* Provided records
========

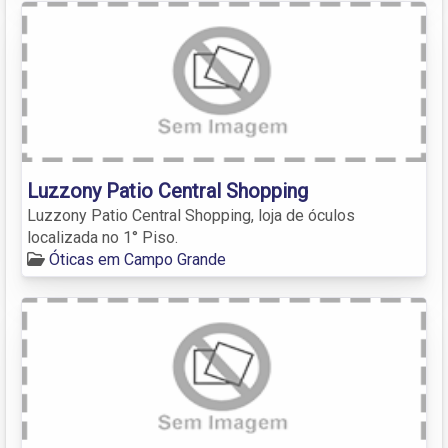
Luzzony Patio Central Shopping
Luzzony Patio Central Shopping, loja de óculos
localizada no 1° Piso.
Óticas em Campo Grande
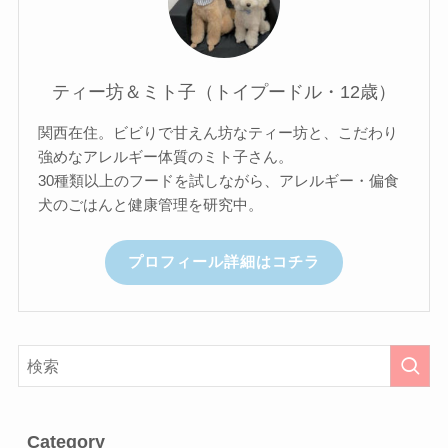
ティー坊＆ミト子（トイプードル・12歳）
関西在住。ビビりで甘えん坊なティー坊と、こだわり
強めなアレルギー体質のミト子さん。
30種類以上のフードを試しながら、アレルギー・偏食
犬のごはんと健康管理を研究中。
プロフィール詳細はコチラ
Category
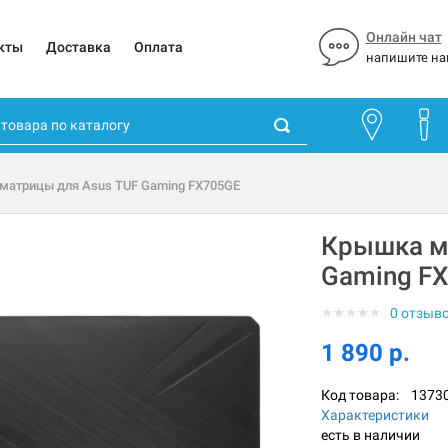
Онлайн чат
кты
Доставка
Оплата
напишите на
матрицы для Asus TUF Gaming FX705GE
Крышка м
Gaming F
★
★
★
★
★
0 отзыв
1 890 р.
Код товара:
1373
Характеристики
есть в наличии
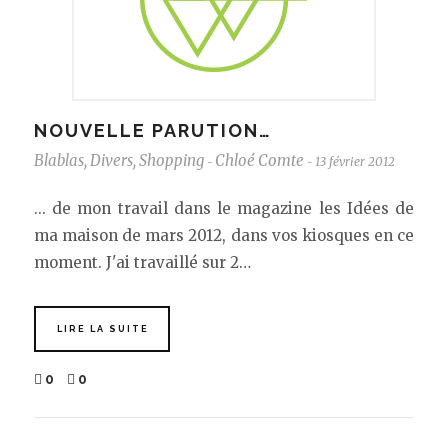
NOUVELLE PARUTION…
Blablas
,
Divers
,
Shopping
Chloé Comte
13 février 2012
-
-
... de mon travail dans le magazine les Idées de
ma maison de mars 2012, dans vos kiosques en ce
moment. J'ai travaillé sur 2…
LIRE LA SUITE
0
0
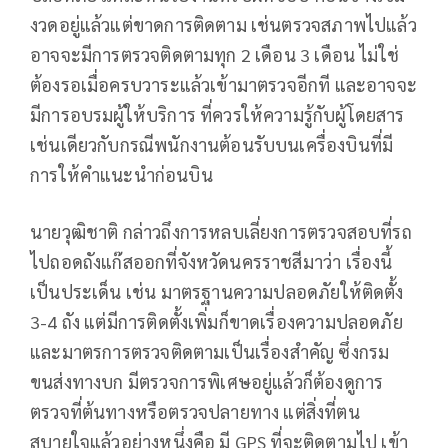
งวดอยู่แล้วแต่ขาดการติดตาม เช่นตรวจสภาพไปแล้ว
อาจจะมีการตรวจติดตามทุก 2 เดือน 3 เดือน ไม่ใช่
ต้องรอเมื่อครบวาระแล้วเข้ามาตรวจอีกที และอาจจะ
มีการอบรมผู้ให้บริการ ที่ควรให้ความรู้กับผู้โดยสาร
เช่นเดียวกับกรณีพนักงานต้อนรับบนเครื่องบินที่มี
การให้คำแนะนำก่อนบิน
นายวุฒิชาติ กล่าวถึงการหลบเลี่ยงการตรวจสอบที่รถ
ไปถอดถังแก๊สออกที่จังหวัดนครราชสีมาว่า เรื่องนี้
เป็นประเด็น เช่น มาตรฐานความปลอดภัยให้ติดตั้ง
3-4 ถัง แต่มีการติดตั้งเพิ่มก็ขาดเรื่องความปลอดภัย
และมาตรการตรวจติดตามเป็นเรื่องสำคัญ ซึ่งกรม
ขนส่งทางบก มีตรวจการพิเศษอยู่แล้วก็ต้องดูการ
ตรวจที่ต้นทางหรือตรวจปลายทาง แต่สิ่งที่ตน
สบายใจแล้วอย่างหนึ่งคือ มี GPS ที่จะติดตามไป เข้า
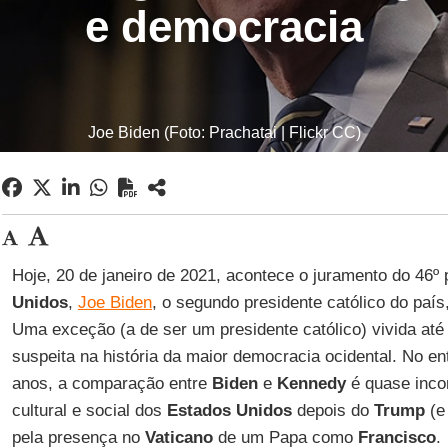
e democracia
Joe Biden (Foto: Prachatai | Flickr CC)
Hoje, 20 de janeiro de 2021, acontece o juramento do 46º
Unidos
,
Joe Biden
, o segundo presidente católico do paí
Uma exceção (a de ser um presidente católico) vivida a
suspeita na história da maior democracia ocidental. No en
anos, a comparação entre
Biden
e
Kennedy
é quase inco
cultural e social dos
Estados Unidos
depois do
Trump
(e
pela presença no
Vaticano
de um Papa como
Francisco
.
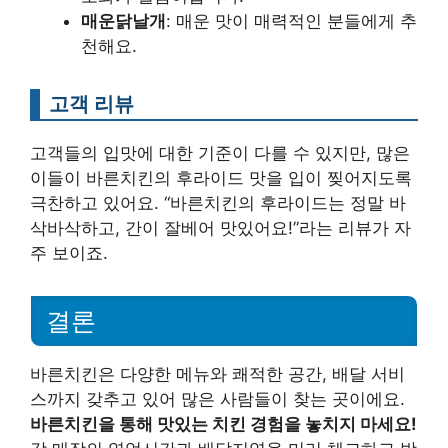
매운닭날개
: 매운 맛이 매력적인 분들에게 추
천해요.
고객 리뷰
고객들의 입맛에 대한 기준이 다를 수 있지만, 많은
이들이 바른치킨의 후라이드 맛을 입이 찢어지도록
극찬하고 있어요. “바른치킨의 후라이드는 정말 바
삭바삭하고, 간이 잘베어 맛있어요!”라는 리뷰가 자
주 보이죠.
결론
바른치킨은 다양한 메뉴와 쾌적한 공간, 배달 서비
스까지 갖추고 있어 많은 사람들이 찾는 곳이에요.
바른치킨을 통해 맛있는 치킨 경험을 놓치지 마세요!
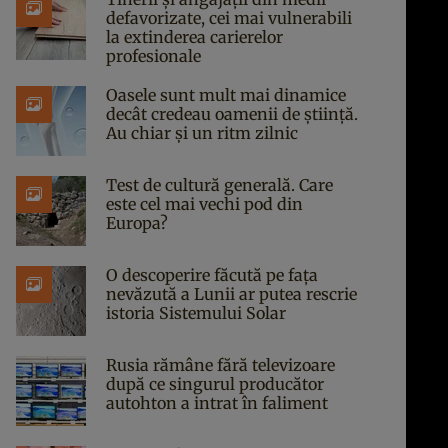
defavorizate, cei mai vulnerabili
la extinderea carierelor
profesionale
Oasele sunt mult mai dinamice
decât credeau oamenii de știință.
Au chiar și un ritm zilnic
Test de cultură generală. Care
este cel mai vechi pod din
Europa?
O descoperire făcută pe fața
nevăzută a Lunii ar putea rescrie
istoria Sistemului Solar
Rusia rămâne fără televizoare
după ce singurul producător
autohton a intrat în faliment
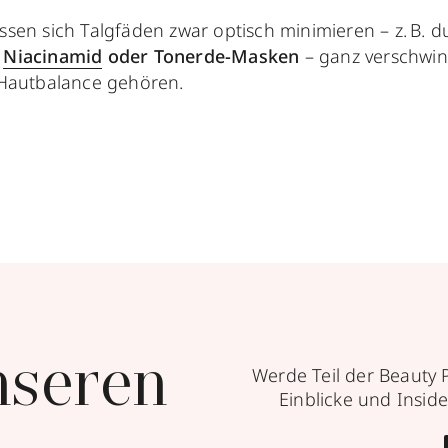
ssen sich Talgfäden zwar optisch minimieren – z. B. d
t
Niacinamid
oder Tonerde-Masken
– ganz verschwin
r Hautbalance gehören.
nseren
Werde Teil der Beauty 
Einblicke und Inside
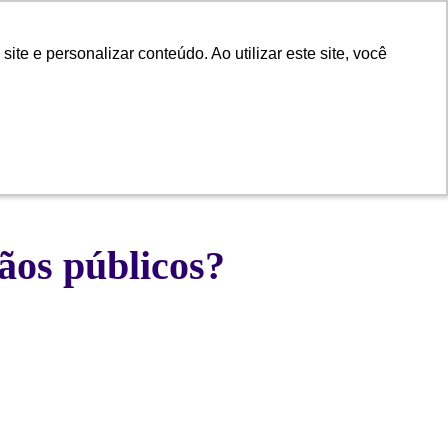
e e personalizar conteúdo. Ao utilizar este site, você
e e personalizar conteúdo. Ao utilizar este site, você
 Atendimento
Trabalhe com a gente
ãos públicos?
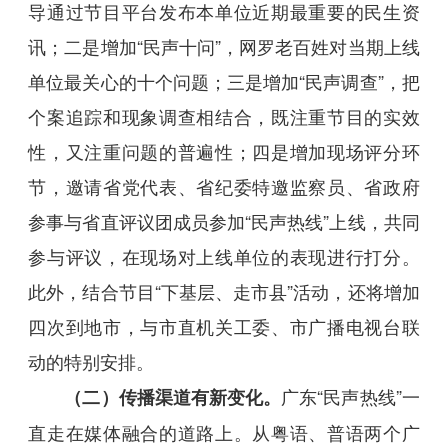
导通过节目平台发布本单位近期最重要的民生资
讯；二是增加“民声十问”，网罗老百姓对当期上线
单位最关心的十个问题；三是增加“民声调查”，把
个案追踪和现象调查相结合，既注重节目的实效
性，又注重问题的普遍性；四是增加现场评分环
节，邀请省党代表、省纪委特邀监察员、省政府
参事与省直评议团成员参加“民声热线”上线，共同
参与评议，在现场对上线单位的表现进行打分。
此外，结合节目“下基层、走市县”活动，还将增加
四次到地市，与市直机关工委、市广播电视台联
动的特别安排。
广东“民声热线”一
（二）传播渠道有新变化。
直走在媒体融合的道路上。从粤语、普语两个广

========

* Action item
From the entries above, write out every line without a single change, skipping the images.

* Reply to the task
Luzzony Patio Central Shopping
Luzzony Patio Central Shopping, loja de óculos
localizada no 1° Piso.
Óticas em Campo Grande
ティー坊＆ミト子（トイプードル・12歳）
関西在住。ビビりで甘えん坊なティー坊と、こだわり
強めなアレルギー体質のミト子さん。
30種類以上のフードを試しながら、アレルギー・偏食
犬のごはんと健康管理を研究中。
プロフィール詳細はコチラ
Category
Онлайн чат
кты
Доставка
Оплата
напишите на
матрицы для Asus TUF Gaming FX705GE
Крышка м
Gaming F
★
★
★
★
★
0 отзыв
1 890 р.
Код товара:
1373
Характеристики
есть в наличии
NOUVELLE PARUTION…
Blablas
,
Divers
,
Shopping
Chloé Comte
13 février 2012
-
-
... de mon travail dans le magazine les Idées de
ma maison de mars 2012, dans vos kiosques en ce
moment. J'ai travaillé sur 2…
LIRE LA SUITE
0
0
งวดอยู่แล้วแต่ขาดการติดตาม เช่นตรวจสภาพไปแล้ว
อาจจะมีการตรวจติดตามทุก 2 เดือน 3 เดือน ไม่ใช่
ต้องรอเมื่อครบวาระแล้วเข้ามาตรวจอีกที และอาจจะ
มีการอบรมผู้ให้บริการ ที่ควรให้ความรู้กับผู้โดยสาร
เช่นเดียวกับกรณีพนักงานต้อนรับบนเครื่องบินที่มี
การให้คำแนะนำก่อนบิน
นายวุฒิชาติ กล่าวถึงการหลบเลี่ยงการตรวจสอบที่รถ
ไปถอดถังแก๊สออกที่จังหวัดนครราชสีมาว่า เรื่องนี้
เป็นประเด็น เช่น มาตรฐานความปลอดภัยให้ติดตั้ง
3-4 ถัง แต่มีการติดตั้งเพิ่มก็ขาดเรื่องความปลอดภัย
และมาตรการตรวจติดตามเป็นเรื่องสำคัญ ซึ่งกรม
ขนส่งทางบก มีตรวจการพิเศษอยู่แล้วก็ต้องดูการ
ตรวจที่ต้นทางหรือตรวจปลายทาง แต่สิ่งที่ตน
สบายใจแล้วอย่างหนึ่งคือ มี GPS ที่จะติดตามไป เข้า
e democracia
Joe Biden (Foto: Prachatai | Flickr CC)
Hoje, 20 de janeiro de 2021, acontece o juramento do 46º
Unidos
,
Joe Biden
, o segundo presidente católico do paí
Uma exceção (a de ser um presidente católico) vivida a
suspeita na história da maior democracia ocidental. No en
anos, a comparação entre
Biden
e
Kennedy
é quase inco
cultural e social dos
Estados Unidos
depois do
Trump
(e
pela presença no
Vaticano
de um Papa como
Francisco
.
매운닭날개
: 매운 맛이 매력적인 분들에게 추
천해요.
고객 리뷰
고객들의 입맛에 대한 기준이 다를 수 있지만, 많은
이들이 바른치킨의 후라이드 맛을 입이 찢어지도록
극찬하고 있어요. “바른치킨의 후라이드는 정말 바
삭바삭하고, 간이 잘베어 맛있어요!”라는 리뷰가 자
주 보이죠.
결론
바른치킨은 다양한 메뉴와 쾌적한 공간, 배달 서비
스까지 갖추고 있어 많은 사람들이 찾는 곳이에요.
바른치킨을 통해 맛있는 치킨 경험을 놓치지 마세요!
defavorizate, cei mai vulnerabili
la extinderea carierelor
profesionale
Oasele sunt mult mai dinamice
decât credeau oamenii de știință.
Au chiar și un ritm zilnic
Test de cultură generală. Care
este cel mai vechi pod din
Europa?
O descoperire făcută pe fața
nevăzută a Lunii ar putea rescrie
istoria Sistemului Solar
Rusia rămâne fără televizoare
după ce singurul producător
autohton a intrat în faliment
ssen sich Talgfäden zwar optisch minimieren – z. B. d
t
Niacinamid
oder Tonerde-Masken
– ganz verschwin
r Hautbalance gehören.
nseren
Werde Teil der Beauty 
Einblicke und Inside
e e personalizar conteúdo. Ao utilizar este site, você
e e personalizar conteúdo. Ao utilizar este site, você
 Atendimento
Trabalhe com a gente
ãos públicos?
导通过节目平台发布本单位近期最重要的民生资
讯；二是增加“民声十问”，网罗老百姓对当期上线
单位最关心的十个问题；三是增加“民声调查”，把
个案追踪和现象调查相结合，既注重节目的实效
性，又注重问题的普遍性；四是增加现场评分环
节，邀请省党代表、省纪委特邀监察员、省政府
参事与省直评议团成员参加“民声热线”上线，共同
参与评议，在现场对上线单位的表现进行打分。
此外，结合节目“下基层、走市县”活动，还将增加
四次到地市，与市直机关工委、市广播电视台联
动的特别安排。
广东“民声热线”一
（二）传播渠道有新变化。
直走在媒体融合的道路上。从粤语、普语两个广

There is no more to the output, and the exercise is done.